Items from a data source

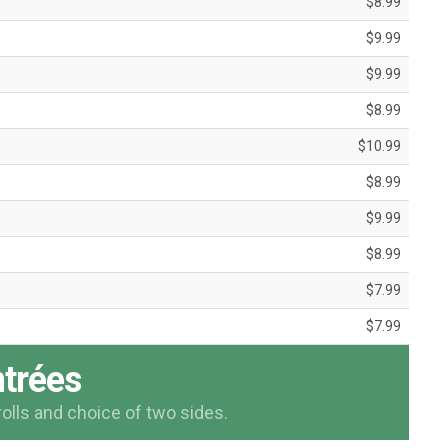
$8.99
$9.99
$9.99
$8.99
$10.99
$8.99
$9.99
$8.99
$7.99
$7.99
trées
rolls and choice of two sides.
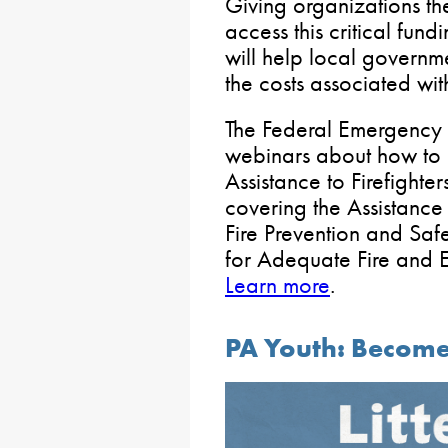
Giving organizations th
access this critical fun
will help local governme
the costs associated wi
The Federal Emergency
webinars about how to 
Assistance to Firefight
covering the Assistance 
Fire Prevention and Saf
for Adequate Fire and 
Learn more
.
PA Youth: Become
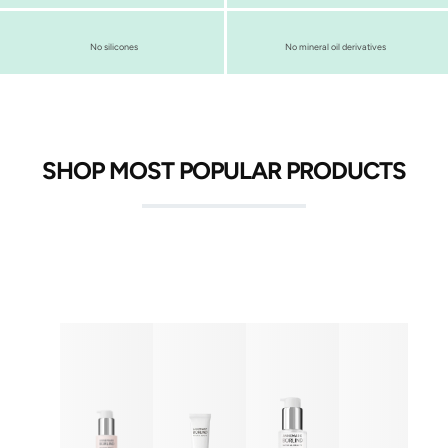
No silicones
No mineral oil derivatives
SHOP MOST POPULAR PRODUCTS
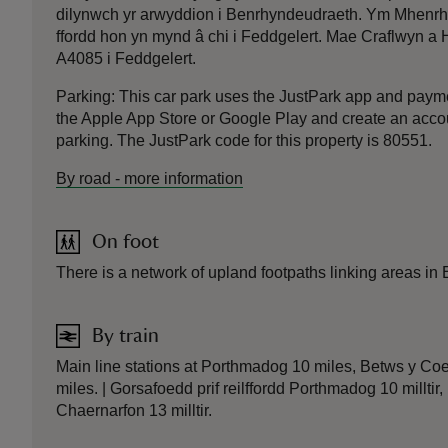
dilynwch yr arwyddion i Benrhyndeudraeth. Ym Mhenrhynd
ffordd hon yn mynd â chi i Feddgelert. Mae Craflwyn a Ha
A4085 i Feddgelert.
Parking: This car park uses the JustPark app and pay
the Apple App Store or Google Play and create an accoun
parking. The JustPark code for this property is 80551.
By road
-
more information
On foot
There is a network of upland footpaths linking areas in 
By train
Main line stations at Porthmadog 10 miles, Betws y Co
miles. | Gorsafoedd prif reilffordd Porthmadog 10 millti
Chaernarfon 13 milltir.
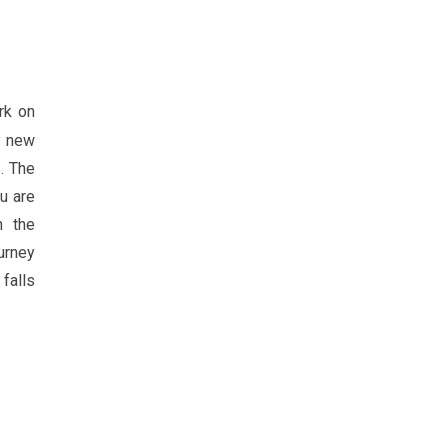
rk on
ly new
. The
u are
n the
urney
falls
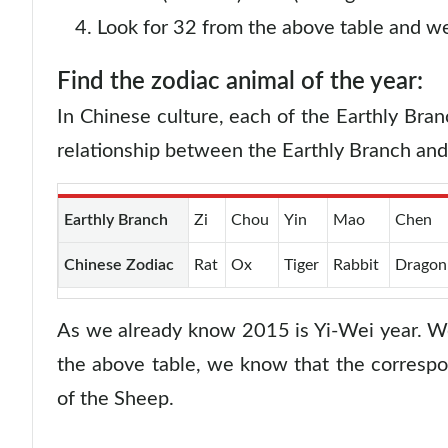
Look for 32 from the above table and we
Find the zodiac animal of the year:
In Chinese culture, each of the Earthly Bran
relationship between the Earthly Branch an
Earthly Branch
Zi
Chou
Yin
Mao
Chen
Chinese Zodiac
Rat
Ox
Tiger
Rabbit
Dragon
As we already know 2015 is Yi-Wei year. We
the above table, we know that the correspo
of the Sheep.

● **Aim of the exercise**
The result should be an exact copy of only the lines above from the one that holds "more information" through the one that holds "relationship between the Earthly Branch an", both ends included, without pictures.

● **Answer space**
more information
On foot
There is a network of upland footpaths linking areas in 
By train
Main line stations at Porthmadog 10 miles, Betws y Co
miles. | Gorsafoedd prif reilffordd Porthmadog 10 millti
Chaernarfon 13 milltir.
rk on
ly new
. The
u are
n the
urney
falls
Look for 32 from the above table and we
Find the zodiac animal of the year:
In Chinese culture, each of the Earthly Bran
relationship between the Earthly Branch an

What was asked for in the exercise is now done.